Sunday, August 23, 2009

Sheki

En route to the Azeri-Georgian border, we spent 2 nights in Sheki. Sheki is cupped in beautiful wooded mountains with an 18th century palace, picturesque old town (with plenty of melons being sold by the roadside for dirt cheap prices) and a characteristic caravaneserai (travellers' inn which olden day Silk Road traders would stop and stay at). Unfortunately, the caravaneserai was full so we homestayed with a family nearby instead. We enjoyed an evening meal at the garden restaurant at the caravaneserai on the first night with Bjorn and Christian, two German backpackers who also stayed at the same homestay as us.

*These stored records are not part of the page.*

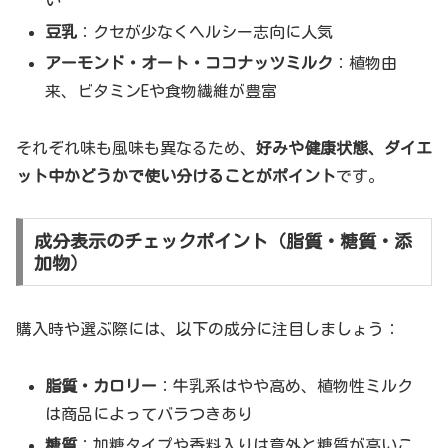
い
豆乳
：クセが少なくヘルシー志向に人気
アーモンド・オート・ココナッツミルク
：植物由
来、ビタミンEや食物繊維が豊富
それぞれ味も風味も異なるため、
好みや健康状態、ダイエ
ット中かどうかで使い分けることがポイント
です。
成分表示のチェックポイント（脂質・糖質・添
加物）
購入時や選ぶ際には、以下の成分に注目しましょう：
脂質・カロリー
：牛乳系はやや高め、植物性ミルク
は商品によってバラつきあり
糖質
：加糖タイプや香料入りは意外と糖質が高いこ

The great thing about a homestay is that we could catch up with our chores and use the family's big buckets and clothes line to hand wash and dry our clothes. There are plenty of unglamorous aspects to backpacking too!

Kenneth got addicted to the sweet coated nuts that the little confectionery shop along the old town shopping strip produced. We also sampled extraordinarily schweeeeeeeeet baclava from this shop. The charm of this street lies in the fact that the cobbler, the music instrument mender, the butcher, the tailor, the confectioner, the copper tooler, the antique restorer ... all still go about their day like they did during the glory days of the ancient Silk Road.

1 comment:

  1. How do you get in contact with homestay families?
    you seem to have come across a lot of them.....
    are they in a phone directory or something?